In this church, mothers came to pray to Mary to protect their sons who scaled the cliffs at Normandy. In these pews, families have prayed for peace in places like Saigon and Beirut and Baghdad.

Here is where we gathered in grief and fear the day the towers fell.

In this sacred space, we have come to pray over all the hurts in the human heart. The job that was lost. The house that was foreclosed. The biopsy results. The argument that drove two people apart.

Within these walls, we have come for assurance, hope, grace. Here, too, is where new life has begun. Weddings, first communions, confirmations, baptisms. The boundless hope that has been affirmed within these walls! But a parish is more than geography, more than a building. It is community. And, it is where this community marks the most important moments of our lives.

If you look over by the baptismal font, there is a window dedicated to a man who preached often about Mary, St. Bernard of Clairvaux. He was the one who added this brief phrase to the Memorare: “O Clement, O Loving, O Sweet Virgin Mary.” And it’s fitting that he watches over the place of baptism, because he taught how to live a life dedicated to Mary, with her as our model.

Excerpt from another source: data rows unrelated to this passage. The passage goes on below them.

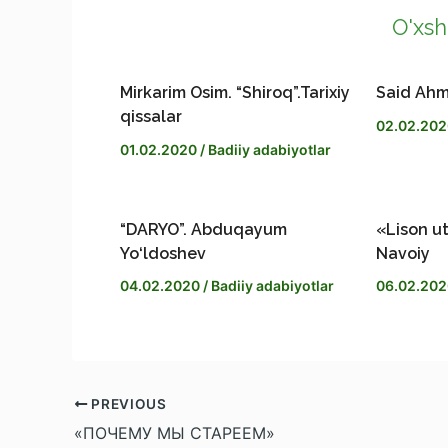
O'xsh
o
r
e
p
h
k
a
n
y
a
Mirkarim Osim. “Shiroq”.Tarixiy
Said Ahm
qissalar
02.02.20
m
g
L
r
01.02.2020
/
Badiiy adabiyotlar
e
i
e
“DARYO”. Abduqayum
«Lison ut
r
n
Yo‘ldoshev
Navoiy
k
04.02.2020
/
Badiiy adabiyotlar
06.02.20
PREVIOUS
«ПОЧEМУ МЫ СТАРEЕМ»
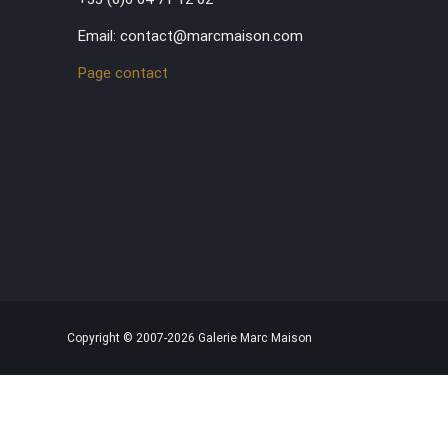
Email: contact@marcmaison.com
Page contact
Copyright © 2007-2026 Galerie Marc Maison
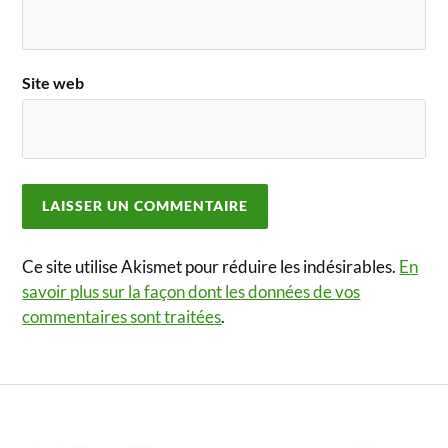
Site web
Ce site utilise Akismet pour réduire les indésirables.
En
savoir plus sur la façon dont les données de vos
commentaires sont traitées
.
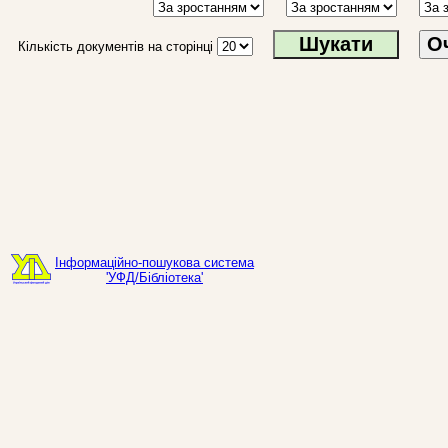
О
Кількість документів на сторінці
Інформаційно-пошукова система
'УФД/Бібліотека'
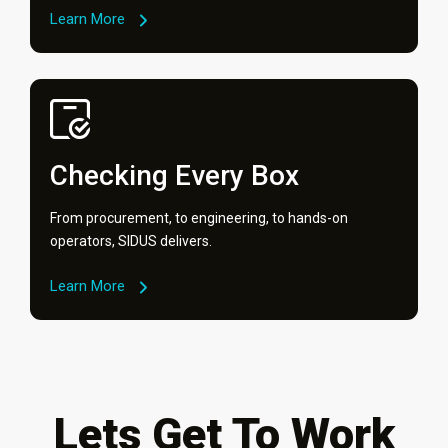
Learn More
Checking Every Box
From procurement, to engineering, to hands-on
operators, SIDUS delivers.
Learn More
Lets Get To Work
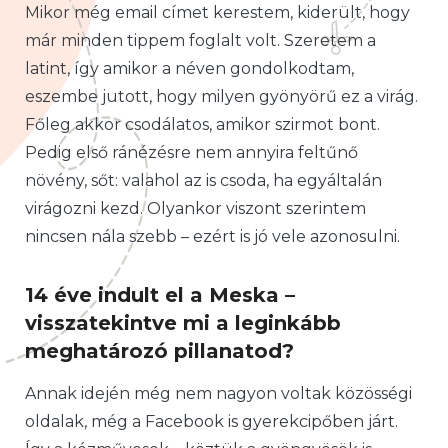
Mikor még email címet kerestem, kiderült, hogy
már minden tippem foglalt volt. Szeretem a
latint, így amikor a néven gondolkodtam,
eszembe jutott, hogy milyen gyönyörű ez a virág.
Főleg akkor csodálatos, amikor szirmot bont.
Pedig első ránézésre nem annyira feltűnő
növény, sőt: valahol az is csoda, ha egyáltalán
virágozni kezd. Olyankor viszont szerintem
nincsen nála szebb – ezért is jó vele azonosulni.
14 éve indult el a Meska –
visszatekintve mi a leginkább
meghatározó pillanatod?
Annak idején még nem nagyon voltak közösségi
oldalak, még a Facebook is gyerekcipőben járt.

He once offered a beautiful meditation about the Blessed Mother — words that could echo in the heart of everyone who has been blessed at that font, and in the hearts of all of us who seek solace and strength from the Queen of Martyrs.

“While she holds your hand,” St. Bernard wrote, “you cannot fall; under her protection you have nothing to fear; if she walks before you, you shall not grow weary; if she shows you favor, you shall reach the goal.”

As we mark this feast, and celebrate our parish anniversary, let us make those words our own to the “clement, loving, sweet Virgin Mary.”

Because, as we’ve been reminded, God so loved the world that He gave us His only son.

And what a blessing: He loved us so much, He also gave us Mary.